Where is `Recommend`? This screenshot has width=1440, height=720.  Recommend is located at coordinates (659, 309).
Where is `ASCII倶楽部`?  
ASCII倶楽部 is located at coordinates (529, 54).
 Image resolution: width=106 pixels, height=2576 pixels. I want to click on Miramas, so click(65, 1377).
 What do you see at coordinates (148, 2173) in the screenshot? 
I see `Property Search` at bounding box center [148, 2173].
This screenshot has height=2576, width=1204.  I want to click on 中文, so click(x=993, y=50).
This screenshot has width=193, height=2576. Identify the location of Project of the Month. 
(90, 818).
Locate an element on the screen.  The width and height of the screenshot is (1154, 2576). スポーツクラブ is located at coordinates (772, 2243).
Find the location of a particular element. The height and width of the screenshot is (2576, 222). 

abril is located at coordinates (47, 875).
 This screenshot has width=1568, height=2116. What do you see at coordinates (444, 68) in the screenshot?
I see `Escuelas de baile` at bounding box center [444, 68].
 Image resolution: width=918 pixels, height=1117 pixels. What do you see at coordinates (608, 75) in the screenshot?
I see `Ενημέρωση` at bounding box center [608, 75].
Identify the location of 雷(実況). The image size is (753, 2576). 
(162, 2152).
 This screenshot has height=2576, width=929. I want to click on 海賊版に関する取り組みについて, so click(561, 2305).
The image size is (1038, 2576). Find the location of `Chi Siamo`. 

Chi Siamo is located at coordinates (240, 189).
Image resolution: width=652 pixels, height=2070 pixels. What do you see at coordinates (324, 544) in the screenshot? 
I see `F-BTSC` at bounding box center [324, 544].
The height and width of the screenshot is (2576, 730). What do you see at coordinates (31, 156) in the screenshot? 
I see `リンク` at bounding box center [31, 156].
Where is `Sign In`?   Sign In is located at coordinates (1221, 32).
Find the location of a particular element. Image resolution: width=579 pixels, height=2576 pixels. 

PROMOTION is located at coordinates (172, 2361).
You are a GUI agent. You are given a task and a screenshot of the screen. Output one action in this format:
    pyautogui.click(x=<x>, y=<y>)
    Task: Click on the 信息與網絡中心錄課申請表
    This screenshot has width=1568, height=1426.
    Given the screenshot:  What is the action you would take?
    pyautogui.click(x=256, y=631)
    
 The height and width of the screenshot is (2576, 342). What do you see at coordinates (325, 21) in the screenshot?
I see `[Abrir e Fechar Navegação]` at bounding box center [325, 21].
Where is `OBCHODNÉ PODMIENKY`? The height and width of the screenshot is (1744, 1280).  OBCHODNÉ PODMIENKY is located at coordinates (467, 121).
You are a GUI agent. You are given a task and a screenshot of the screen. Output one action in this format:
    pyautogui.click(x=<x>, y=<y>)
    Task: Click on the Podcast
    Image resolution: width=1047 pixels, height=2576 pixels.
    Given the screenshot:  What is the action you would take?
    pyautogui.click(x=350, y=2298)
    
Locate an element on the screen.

=======

WHAT THE TASK REQUIRES.
Every line of the data must be written out again word for word.

ANSWER FOR THE TASK.
Where is `Recommend`? This screenshot has width=1440, height=720.  Recommend is located at coordinates (659, 309).
Where is `ASCII倶楽部`?  
ASCII倶楽部 is located at coordinates (529, 54).
 Image resolution: width=106 pixels, height=2576 pixels. I want to click on Miramas, so click(65, 1377).
 What do you see at coordinates (148, 2173) in the screenshot? 
I see `Property Search` at bounding box center [148, 2173].
This screenshot has height=2576, width=1204.  I want to click on 中文, so click(x=993, y=50).
This screenshot has width=193, height=2576. Identify the location of Project of the Month. 
(90, 818).
Locate an element on the screen.  The width and height of the screenshot is (1154, 2576). スポーツクラブ is located at coordinates (772, 2243).
Find the location of a particular element. The height and width of the screenshot is (2576, 222). 

abril is located at coordinates (47, 875).
 This screenshot has width=1568, height=2116. What do you see at coordinates (444, 68) in the screenshot?
I see `Escuelas de baile` at bounding box center [444, 68].
 Image resolution: width=918 pixels, height=1117 pixels. What do you see at coordinates (608, 75) in the screenshot?
I see `Ενημέρωση` at bounding box center [608, 75].
Identify the location of 雷(実況). The image size is (753, 2576). 
(162, 2152).
 This screenshot has height=2576, width=929. I want to click on 海賊版に関する取り組みについて, so click(561, 2305).
The image size is (1038, 2576). Find the location of `Chi Siamo`. 

Chi Siamo is located at coordinates (240, 189).
Image resolution: width=652 pixels, height=2070 pixels. What do you see at coordinates (324, 544) in the screenshot? 
I see `F-BTSC` at bounding box center [324, 544].
The height and width of the screenshot is (2576, 730). What do you see at coordinates (31, 156) in the screenshot? 
I see `リンク` at bounding box center [31, 156].
Where is `Sign In`?   Sign In is located at coordinates (1221, 32).
Find the location of a particular element. Image resolution: width=579 pixels, height=2576 pixels. 

PROMOTION is located at coordinates (172, 2361).
You are a GUI agent. You are given a task and a screenshot of the screen. Output one action in this format:
    pyautogui.click(x=<x>, y=<y>)
    Task: Click on the 信息與網絡中心錄課申請表
    This screenshot has width=1568, height=1426.
    Given the screenshot:  What is the action you would take?
    pyautogui.click(x=256, y=631)
    
 The height and width of the screenshot is (2576, 342). What do you see at coordinates (325, 21) in the screenshot?
I see `[Abrir e Fechar Navegação]` at bounding box center [325, 21].
Where is `OBCHODNÉ PODMIENKY`? The height and width of the screenshot is (1744, 1280).  OBCHODNÉ PODMIENKY is located at coordinates (467, 121).
You are a GUI agent. You are given a task and a screenshot of the screen. Output one action in this format:
    pyautogui.click(x=<x>, y=<y>)
    Task: Click on the Podcast
    Image resolution: width=1047 pixels, height=2576 pixels.
    Given the screenshot:  What is the action you would take?
    pyautogui.click(x=350, y=2298)
    
Locate an element on the screen.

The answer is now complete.